In the entries below, the lines from the one with "Mosman Markets. Please check the" through the one with "Monday – Friday: 8am" are to be copied exactly; both ends count.
▽
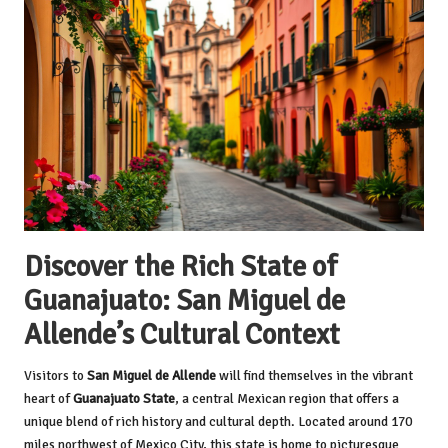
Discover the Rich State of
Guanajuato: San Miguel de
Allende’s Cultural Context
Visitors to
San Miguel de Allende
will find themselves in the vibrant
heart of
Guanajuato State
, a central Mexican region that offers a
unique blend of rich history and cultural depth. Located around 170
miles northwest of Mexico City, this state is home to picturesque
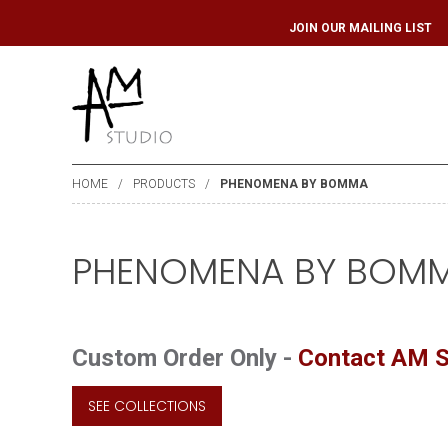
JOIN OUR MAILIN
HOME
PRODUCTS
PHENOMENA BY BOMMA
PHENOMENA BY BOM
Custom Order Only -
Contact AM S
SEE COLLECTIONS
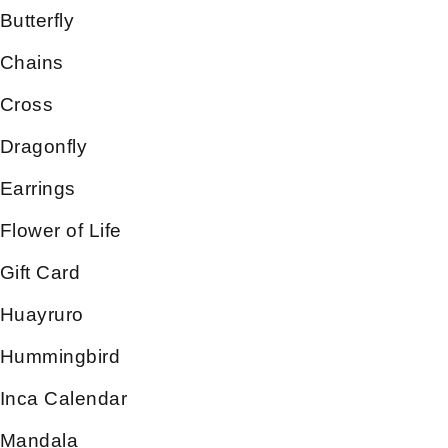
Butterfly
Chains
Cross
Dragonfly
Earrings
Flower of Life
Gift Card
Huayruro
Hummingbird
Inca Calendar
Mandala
△
▽
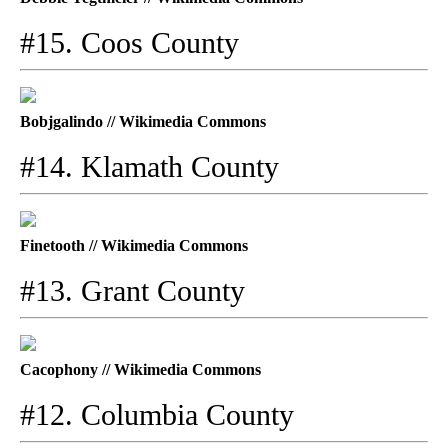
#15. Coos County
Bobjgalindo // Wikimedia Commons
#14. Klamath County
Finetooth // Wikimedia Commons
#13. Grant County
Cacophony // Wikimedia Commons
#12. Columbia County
△
▽
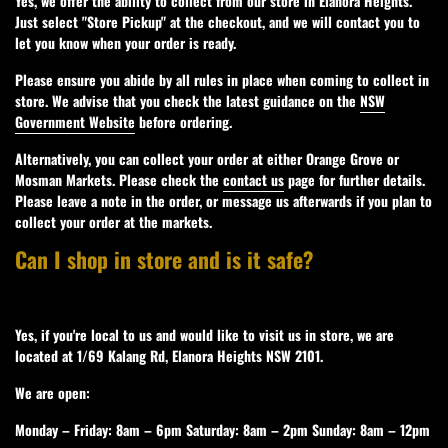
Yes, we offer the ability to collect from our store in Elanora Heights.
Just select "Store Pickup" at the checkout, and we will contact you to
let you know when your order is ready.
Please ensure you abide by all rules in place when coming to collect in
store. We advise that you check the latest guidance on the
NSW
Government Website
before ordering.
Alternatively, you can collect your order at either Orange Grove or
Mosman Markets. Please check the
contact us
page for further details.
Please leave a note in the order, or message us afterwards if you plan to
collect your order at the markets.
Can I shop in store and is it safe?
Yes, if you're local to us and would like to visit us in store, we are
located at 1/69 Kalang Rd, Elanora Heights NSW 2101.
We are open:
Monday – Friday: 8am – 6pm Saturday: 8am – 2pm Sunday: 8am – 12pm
△
*Result*.
Mosman Markets. Please check the
contact us
page for further details.
Please leave a note in the order, or message us afterwards if you plan to
collect your order at the markets.
Can I shop in store and is it safe?
Yes, if you're local to us and would like to visit us in store, we are
located at 1/69 Kalang Rd, Elanora Heights NSW 2101.
We are open:
Monday – Friday: 8am – 6pm Saturday: 8am – 2pm Sunday: 8am – 12pm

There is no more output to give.